First thing, I'd look at whether you can use another authentication system like Google or Facebook, or Open ID (StackOverflow uses these and more).
Secondly, I'd look into using a security framework like Spring Security.
Finally, if you want/need to do it on your own from scratch, here are some pointers
- Always store passwords using a 1-way hashing mechanism e.g. SHA
- Use salt when hashing your password - you should have a random salt value per password (see this SO question for it's length)
- You can also have a constant application-wide salt value that is not stored next to the password
- Give the users roles. This will solve your front end/back end users problem
I'm assuming you're using a database.

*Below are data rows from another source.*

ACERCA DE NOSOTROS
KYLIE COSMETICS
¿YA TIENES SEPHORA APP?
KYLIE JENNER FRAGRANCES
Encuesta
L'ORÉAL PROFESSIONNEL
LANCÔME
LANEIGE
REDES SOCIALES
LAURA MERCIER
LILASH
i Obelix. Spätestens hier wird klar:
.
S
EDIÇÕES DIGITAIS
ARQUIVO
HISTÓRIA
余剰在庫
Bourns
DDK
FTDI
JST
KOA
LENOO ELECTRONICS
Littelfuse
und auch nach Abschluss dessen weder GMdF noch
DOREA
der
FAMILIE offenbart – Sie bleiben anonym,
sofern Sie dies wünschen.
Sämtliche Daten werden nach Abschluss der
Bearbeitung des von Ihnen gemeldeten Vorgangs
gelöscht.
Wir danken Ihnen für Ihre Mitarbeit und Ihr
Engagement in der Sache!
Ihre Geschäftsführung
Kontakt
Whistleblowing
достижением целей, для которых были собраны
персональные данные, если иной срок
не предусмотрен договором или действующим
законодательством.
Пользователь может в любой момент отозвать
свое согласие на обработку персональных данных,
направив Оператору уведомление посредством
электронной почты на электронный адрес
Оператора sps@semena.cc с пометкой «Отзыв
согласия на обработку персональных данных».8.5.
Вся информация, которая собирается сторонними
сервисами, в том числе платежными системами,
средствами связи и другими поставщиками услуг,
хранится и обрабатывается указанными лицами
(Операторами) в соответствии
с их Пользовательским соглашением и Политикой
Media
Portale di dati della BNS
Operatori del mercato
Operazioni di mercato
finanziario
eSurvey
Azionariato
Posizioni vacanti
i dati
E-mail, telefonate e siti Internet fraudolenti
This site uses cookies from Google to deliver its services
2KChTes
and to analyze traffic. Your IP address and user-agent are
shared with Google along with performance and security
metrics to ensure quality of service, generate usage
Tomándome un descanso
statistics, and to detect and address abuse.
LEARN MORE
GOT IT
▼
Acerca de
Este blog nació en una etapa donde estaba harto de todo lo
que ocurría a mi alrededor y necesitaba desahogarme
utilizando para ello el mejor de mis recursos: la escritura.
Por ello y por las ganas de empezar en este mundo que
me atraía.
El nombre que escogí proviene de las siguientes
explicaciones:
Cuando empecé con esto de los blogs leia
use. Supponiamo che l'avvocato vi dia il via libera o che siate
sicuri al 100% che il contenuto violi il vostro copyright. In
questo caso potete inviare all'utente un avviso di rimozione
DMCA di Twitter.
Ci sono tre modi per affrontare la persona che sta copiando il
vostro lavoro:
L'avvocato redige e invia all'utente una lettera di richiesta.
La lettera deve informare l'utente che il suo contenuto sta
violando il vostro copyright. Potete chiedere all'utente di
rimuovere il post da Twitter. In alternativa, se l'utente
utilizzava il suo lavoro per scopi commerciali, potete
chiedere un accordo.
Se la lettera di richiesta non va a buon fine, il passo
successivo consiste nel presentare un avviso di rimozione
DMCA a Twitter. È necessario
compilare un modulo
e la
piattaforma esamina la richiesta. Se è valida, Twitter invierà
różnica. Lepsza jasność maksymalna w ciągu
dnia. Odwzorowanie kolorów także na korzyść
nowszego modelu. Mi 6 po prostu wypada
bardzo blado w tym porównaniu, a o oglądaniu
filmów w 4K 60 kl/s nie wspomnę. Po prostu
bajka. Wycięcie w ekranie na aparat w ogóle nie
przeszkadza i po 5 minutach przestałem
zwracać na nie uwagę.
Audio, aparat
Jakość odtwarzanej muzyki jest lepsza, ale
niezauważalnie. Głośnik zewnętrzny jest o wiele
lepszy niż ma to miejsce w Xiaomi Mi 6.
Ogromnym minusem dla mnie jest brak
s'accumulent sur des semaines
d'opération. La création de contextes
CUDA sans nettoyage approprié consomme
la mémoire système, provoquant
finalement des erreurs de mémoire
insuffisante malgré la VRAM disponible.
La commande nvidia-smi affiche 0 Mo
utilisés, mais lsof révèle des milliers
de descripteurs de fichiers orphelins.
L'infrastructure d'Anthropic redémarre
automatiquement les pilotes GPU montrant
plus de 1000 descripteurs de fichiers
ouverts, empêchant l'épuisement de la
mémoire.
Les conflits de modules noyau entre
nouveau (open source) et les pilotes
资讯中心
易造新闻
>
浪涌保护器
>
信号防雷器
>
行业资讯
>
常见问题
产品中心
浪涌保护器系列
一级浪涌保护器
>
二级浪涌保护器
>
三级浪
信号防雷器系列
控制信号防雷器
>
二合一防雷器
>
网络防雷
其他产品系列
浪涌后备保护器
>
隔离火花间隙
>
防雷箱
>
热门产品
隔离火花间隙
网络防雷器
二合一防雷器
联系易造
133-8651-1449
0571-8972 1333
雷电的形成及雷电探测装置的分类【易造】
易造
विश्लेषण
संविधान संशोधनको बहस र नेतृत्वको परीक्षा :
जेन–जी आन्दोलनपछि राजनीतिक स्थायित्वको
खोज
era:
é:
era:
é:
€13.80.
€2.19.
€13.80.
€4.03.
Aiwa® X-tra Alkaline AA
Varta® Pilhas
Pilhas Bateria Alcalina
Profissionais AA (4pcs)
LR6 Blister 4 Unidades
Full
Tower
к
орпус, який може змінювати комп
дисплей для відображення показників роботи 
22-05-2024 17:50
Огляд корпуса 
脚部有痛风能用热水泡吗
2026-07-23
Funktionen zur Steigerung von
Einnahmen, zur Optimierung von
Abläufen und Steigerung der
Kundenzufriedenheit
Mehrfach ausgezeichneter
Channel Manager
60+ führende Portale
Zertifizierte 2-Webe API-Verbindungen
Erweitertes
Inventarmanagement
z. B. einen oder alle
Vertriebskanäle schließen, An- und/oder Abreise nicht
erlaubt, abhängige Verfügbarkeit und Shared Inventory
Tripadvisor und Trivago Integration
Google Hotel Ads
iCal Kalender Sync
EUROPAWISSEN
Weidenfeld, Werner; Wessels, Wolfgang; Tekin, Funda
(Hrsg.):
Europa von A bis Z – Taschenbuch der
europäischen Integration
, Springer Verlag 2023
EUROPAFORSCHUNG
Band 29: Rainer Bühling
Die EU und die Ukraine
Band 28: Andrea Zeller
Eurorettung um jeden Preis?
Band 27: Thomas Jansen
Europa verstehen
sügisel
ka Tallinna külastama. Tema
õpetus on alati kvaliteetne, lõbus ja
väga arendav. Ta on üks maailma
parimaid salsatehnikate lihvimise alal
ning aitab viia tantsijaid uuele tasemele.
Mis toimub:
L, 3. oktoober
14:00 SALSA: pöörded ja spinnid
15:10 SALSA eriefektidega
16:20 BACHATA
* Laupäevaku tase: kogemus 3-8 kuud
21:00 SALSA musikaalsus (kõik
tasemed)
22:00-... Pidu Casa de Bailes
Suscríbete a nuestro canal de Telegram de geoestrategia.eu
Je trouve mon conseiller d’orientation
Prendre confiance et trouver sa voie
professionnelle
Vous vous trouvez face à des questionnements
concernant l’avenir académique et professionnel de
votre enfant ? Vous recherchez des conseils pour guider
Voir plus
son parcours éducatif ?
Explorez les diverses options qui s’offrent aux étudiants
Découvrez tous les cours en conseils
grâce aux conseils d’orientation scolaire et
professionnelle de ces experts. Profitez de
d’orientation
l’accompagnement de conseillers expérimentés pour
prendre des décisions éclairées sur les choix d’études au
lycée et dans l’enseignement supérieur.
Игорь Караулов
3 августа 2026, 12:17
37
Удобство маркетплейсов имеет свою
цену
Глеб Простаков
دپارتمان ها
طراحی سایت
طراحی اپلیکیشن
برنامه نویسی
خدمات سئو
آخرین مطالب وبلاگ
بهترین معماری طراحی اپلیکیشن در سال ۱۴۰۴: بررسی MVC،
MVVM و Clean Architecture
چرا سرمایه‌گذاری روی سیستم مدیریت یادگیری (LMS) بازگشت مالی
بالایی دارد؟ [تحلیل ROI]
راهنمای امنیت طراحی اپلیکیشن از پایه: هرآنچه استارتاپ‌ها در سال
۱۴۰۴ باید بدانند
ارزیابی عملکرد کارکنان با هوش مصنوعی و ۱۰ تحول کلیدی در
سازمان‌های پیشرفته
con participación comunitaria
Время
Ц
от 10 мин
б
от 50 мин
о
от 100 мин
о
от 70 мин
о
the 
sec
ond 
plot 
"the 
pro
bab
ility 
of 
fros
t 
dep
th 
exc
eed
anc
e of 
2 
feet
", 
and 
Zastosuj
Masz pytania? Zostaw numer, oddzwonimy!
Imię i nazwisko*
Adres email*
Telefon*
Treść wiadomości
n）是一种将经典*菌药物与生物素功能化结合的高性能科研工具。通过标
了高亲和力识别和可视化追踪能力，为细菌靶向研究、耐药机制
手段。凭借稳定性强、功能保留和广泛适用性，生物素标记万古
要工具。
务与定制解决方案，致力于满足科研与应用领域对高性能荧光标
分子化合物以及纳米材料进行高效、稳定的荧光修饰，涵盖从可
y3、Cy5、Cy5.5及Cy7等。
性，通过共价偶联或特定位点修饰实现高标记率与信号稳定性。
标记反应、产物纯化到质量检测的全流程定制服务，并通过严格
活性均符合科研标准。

Here's an example schema (MySQL)
CREATE TABLE users (
id INTEGER UNSIGNED NOT NULL PRIMARY KEY AUTO_INCREMENT
mail VARCHAR(255) NOT NULL,
name VARCHAR(255) NOT NULL,
enc_password VARCHARCHAR(64) NOT NULL,
salt CHAR(8) NOT NULL,
is_mail_authenticated TINYINT(1) UNSIGNED NOT NULL DEFAULT 0,
UNIQUE KEY (mail)
) ENGINE = InnoDB;
CREATE TABLE roles (
id INTEGER UNSIGNED NOT NULL PRIMARY KEY AUTO_INCREMENT
name VARCHAR(32) NOT NULL,
UNIQUE KEY (name)
) ENGINE = InnoDB;
CREATE TABLE users_roles (
user_id NTEGER UNSIGNED NOT NULL,
role_id NTEGER UNSIGNED NOT NULL,
FOREIGN KEY (user_id) REFERENCES users (id),
FOREIGN KEY (roel_id) REFERENCES roles (id),
) ENGINE = InnoDB;
That'll do it for a very basic user model. You'll need a tool to generate your salt. I'd use randomAlphanumeric from Apache commons lang.
You may want to add some stuff to lock user accounts after too many failed login attempts. And you may want to track the IP with which they've logged in from. This is left as an exercise to the reader :)
I added the is_mail_authenticated field to track whether the user had authenticated their mail. This is usually accomplished by clicking a link from one's email.